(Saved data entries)
# # # #

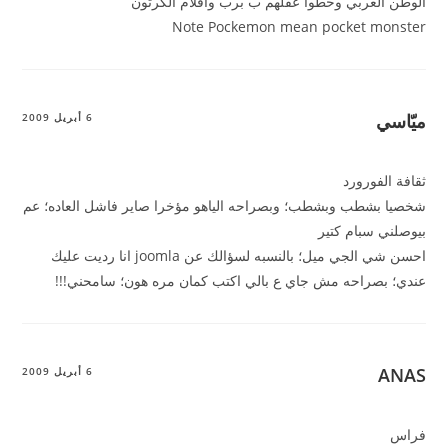
الوطن العربي وحطوا عقلهم ب برب وافلام الكرتون
Note Pockemon mean pocket monster
ميّاسي
6 أبريل 2009
ثقافة الفورورد
شخصيا بشطب وبشطب؛ وبصراحه الياهو مؤخرا صاير فاشل العاده؛ عم
بيوصلني سبام كتير
احسن شي الجي ميل؛ بالنسبه لسؤالك عن joomla انا رديت عليك
عندي؛ بصراحه مش جاي ع بالي اكتب كمان مره هون؛ سامحني!!!
ANAS
6 أبريل 2009
فراس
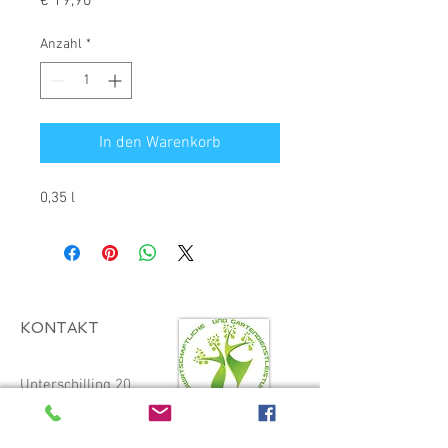
Preis
€ 19,90
Anzahl
*
In den Warenkorb
0,35 l
KONTAKT
Unterschilling 20
2413 Berg
Tel.
0699 199 00 422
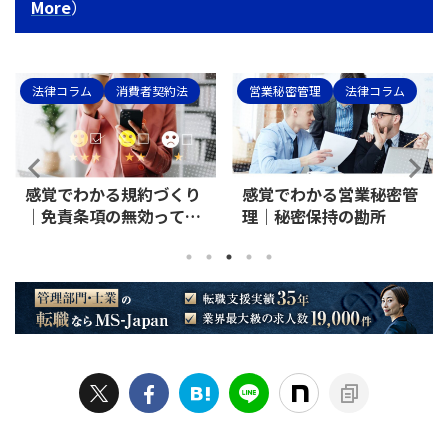
More
）
法律コラム
消費者契約法
営業秘密管理
法律コラム
感覚でわかる規約づくり
感覚でわかる営業秘密管
｜免責条項の無効って結
理｜秘密保持の勘所
局どうなってるの？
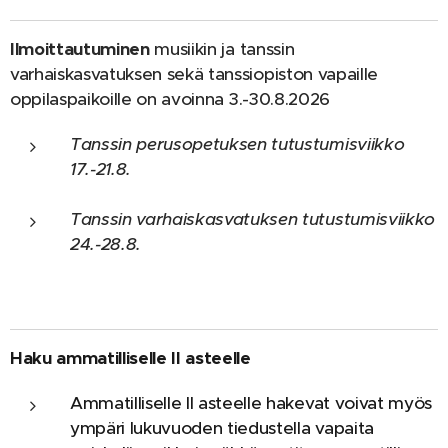
Ilmoittautuminen
musiikin ja tanssin
varhaiskasvatuksen sekä tanssiopiston vapaille
o
ppilaspaikoille on avoinna 3.-30.8.2026
Tanssin perusopetuksen tutustumisviikko
17.-21.8.
Tanssin varhaiskasvatuksen tutustumisviikko
24.-28.8.
Haku ammatilliselle II asteelle
Ammatilliselle II asteelle hakevat voivat myös
ympäri lukuvuoden tiedustella v
apaita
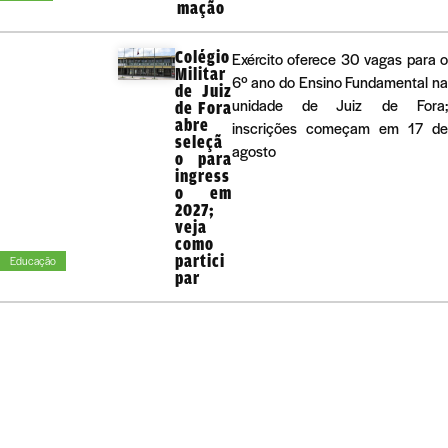
mação
Colégio
Exército oferece 30 vagas para 
Militar
6º ano do Ensino Fundamental n
de Juiz
unidade de Juiz de Fora
de Fora
abre
inscrições começam em 17 d
seleçã
agosto
o para
ingress
o em
2027;
veja
como
partici
Educação
par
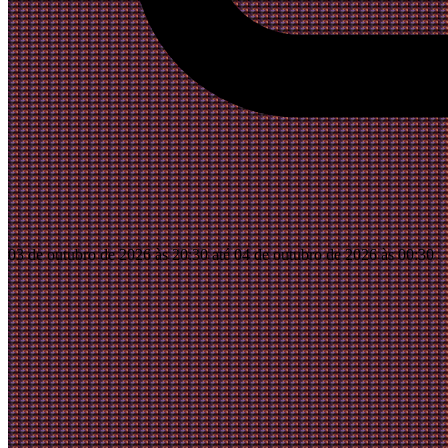
03 de outubro de 2026 às 20:30 até 04 de outubro de 2026 às 00:30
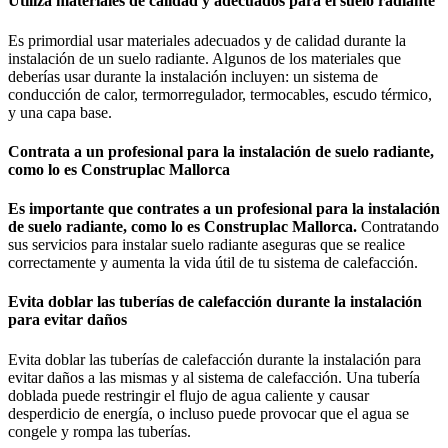
Utiliza materiales de calidad y adecuados para el suelo radiante
Es primordial usar materiales adecuados y de calidad durante la
instalación de un suelo radiante. Algunos de los materiales que
deberías usar durante la instalación incluyen: un sistema de
conducción de calor, termorregulador, termocables, escudo térmico,
y una capa base.
Contrata a un profesional para la instalación de suelo radiante,
como lo es Construplac Mallorca
Es importante que contrates a un profesional para la instalación
de suelo radiante, como lo es Construplac Mallorca
.
Contratando
sus servicios para instalar suelo radiante aseguras que se realice
correctamente y aumenta la vida útil de tu sistema de calefacción.
Evita doblar las tuberías de calefacción durante la instalación
para evitar daños
Evita doblar las tuberías de calefacción durante la instalación para
evitar daños a las mismas y al sistema de calefacción. Una tubería
doblada puede restringir el flujo de agua caliente y causar
desperdicio de energía, o incluso puede provocar que el agua se
congele y rompa las tuberías.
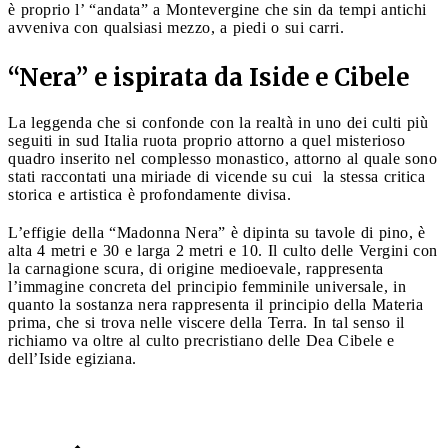
è proprio l’ “andata” a Montevergine che sin da tempi antichi
avveniva con qualsiasi mezzo, a piedi o sui carri.
“Nera” e ispirata da Iside e Cibele
La leggenda che si confonde con la realtà in uno dei culti più
seguiti in sud Italia ruota proprio attorno a quel misterioso
quadro inserito nel complesso monastico, attorno al quale sono
stati raccontati una miriade di vicende su cui la stessa critica
storica e artistica è profondamente divisa.
L’effigie della “Madonna Nera” è dipinta su tavole di pino, è
alta 4 metri e 30 e larga 2 metri e 10. Il culto delle Vergini con
la carnagione scura, di origine medioevale, rappresenta
l’immagine concreta del principio femminile universale, in
quanto la sostanza nera rappresenta il principio della Materia
prima, che si trova nelle viscere della Terra. In tal senso il
richiamo va oltre al culto precristiano delle Dea Cibele e
dell’Iside egiziana.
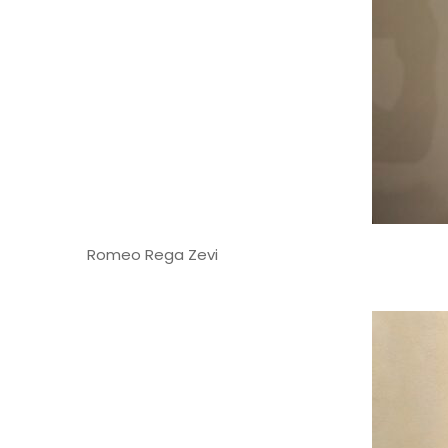
Romeo Rega Zevi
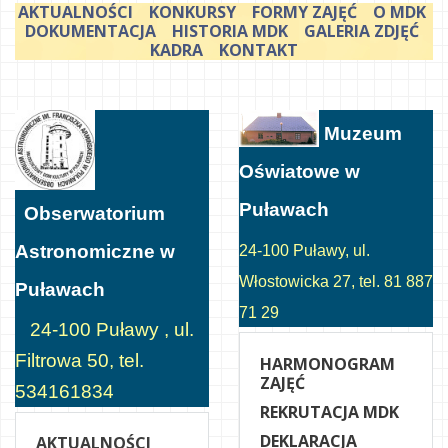
AKTUALNOŚCI
KONKURSY
FORMY ZAJĘĆ
O MDK
DOKUMENTACJA
HISTORIA MDK
GALERIA ZDJĘĆ
KADRA
KONTAKT
Muzeum
Oświatowe w
Puławach
Obserwatorium
Astronomiczne w
24-100 Puławy, ul.
Włostowicka 27, tel. 81 887
Puławach
71 29
24-100 Puławy , ul.
Filtrowa 50, tel.
HARMONOGRAM
ZAJĘĆ
534161834
REKRUTACJA MDK
DEKLARACJA
AKTUALNOŚCI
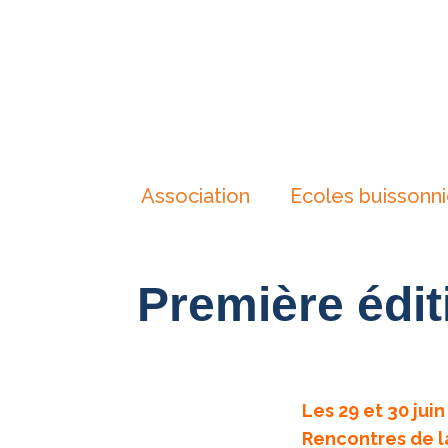
Association
Ecoles buissonn
Première édit
Les 29 et 30 jui
Rencontres de la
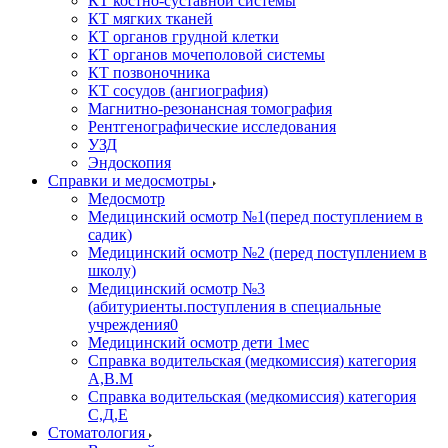
КТ костно-суставной системы
КТ мягких тканей
КТ органов грудной клетки
КТ органов мочеполовой системы
КТ позвоночника
КТ сосудов (ангиография)
Магнитно-резонансная томография
Рентгенографические исследования
УЗД
Эндоскопия
Справки и медосмотры
Медосмотр
Медицинский осмотр №1(перед поступлением в
садик)
Медицинский осмотр №2 (перед поступлением в
школу)
Медицинский осмотр №3
(абитуриенты.поступления в специальные
учреждения0
Медицинский осмотр дети 1мес
Справка водительская (медкомиссия) категория
А,В.М
Справка водительская (медкомиссия) категория
С,Д,Е
Стоматология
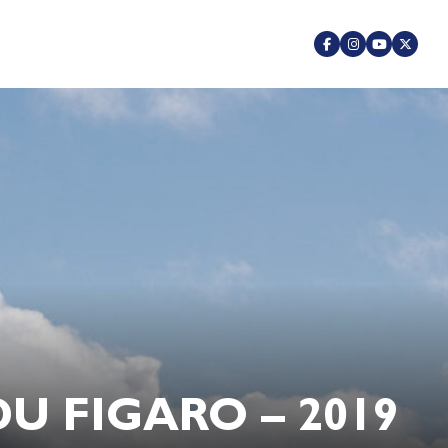
U FIGARO – 2019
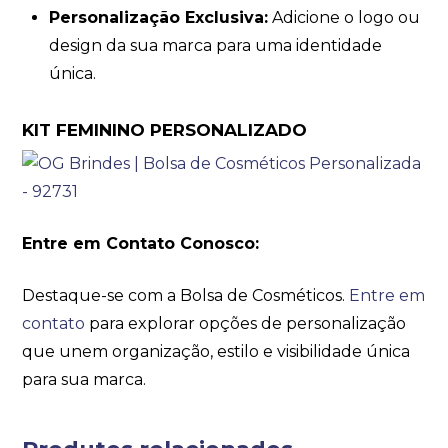
Personalização Exclusiva:
Adicione o logo ou
design da sua marca para uma identidade
única.
KIT FEMININO PERSONALIZADO
Entre em Contato Conosco:
Destaque-se com a Bolsa de Cosméticos.
Entre em
contato
para explorar opções de personalização
que unem organização, estilo e visibilidade única
para sua marca.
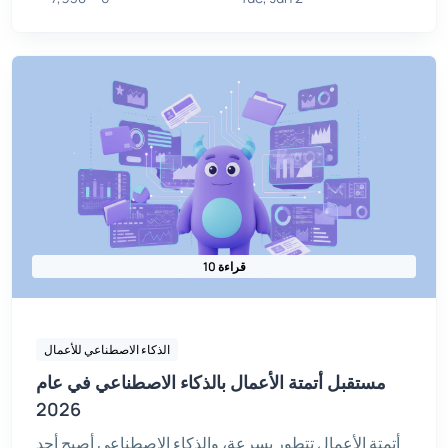
10 قراءة
الذكاء الاصطناعي للأعمال
مستقبل أتمتة الأعمال بالذكاء الاصطناعي في عام
2026
أتمتة الأعمال تتطور بسرعة، والذكاء الاصطناعي أصبح أحد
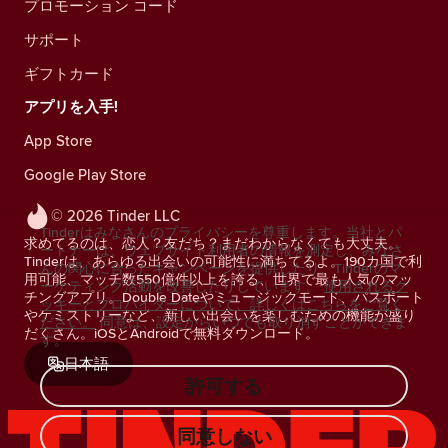
プロモーション コード
サポート
ギフトカード
アプリを入手!
App Store
Google Play Store
© 2026 Tinder LLC
Tinderはみなさんのプライバシーを尊重します。当社とパ
求めてるのは、恋人？友だち？まだわからなくても大丈夫。
ートナーは、ウェブサイト利用者の情報を測定し、みなさ
Tinderは、あらゆる出会いの可能性に満ちてるよ。190カ国で利
んの関心に合ったキャンペーンを提供したり、Tinderのマ
用可能、マッチ数550億件以上を誇る、世界で最も人気のマッ
ーケティング活動を改善したりしています。
使用されるク
チングアプリ。Double Dateやミュージックモード、パスポート
ッキーとプロバイダーについて、詳しくはこちらをご覧く
やケミストリーなど、新しい出会いを楽しむための機能が盛り
ださい。
同意は、設定からいつでも取り消すことができま
だくさん。iOSとAndroidで無料ダウンロード。
す。
日本語
許可する
同意しない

# # # #

* **Your objective**:
Write out exactly the run of lines above that starts at the line containing "ثقافة الفورورد" and ends at the line containing "musiikin ja tanssin". Include both, and leave the pictures out.

* **Written answer**:
ثقافة الفورورد
شخصيا بشطب وبشطب؛ وبصراحه الياهو مؤخرا صاير فاشل العاده؛ عم
بيوصلني سبام كتير
احسن شي الجي ميل؛ بالنسبه لسؤالك عن joomla انا رديت عليك
عندي؛ بصراحه مش جاي ع بالي اكتب كمان مره هون؛ سامحني!!!
ANAS
6 أبريل 2009
فراس
Preis
€ 19,90
Anzahl
*
In den Warenkorb
0,35 l
KONTAKT
Unterschilling 20
2413 Berg
Tel.
0699 199 00 422
More
）
法律コラム
消費者契約法
営業秘密管理
法律コラム
感覚でわかる規約づくり
感覚でわかる営業秘密管
｜免責条項の無効って結
理｜秘密保持の勘所
局どうなってるの？
Ilmoittautuminen
musiikin ja tanssin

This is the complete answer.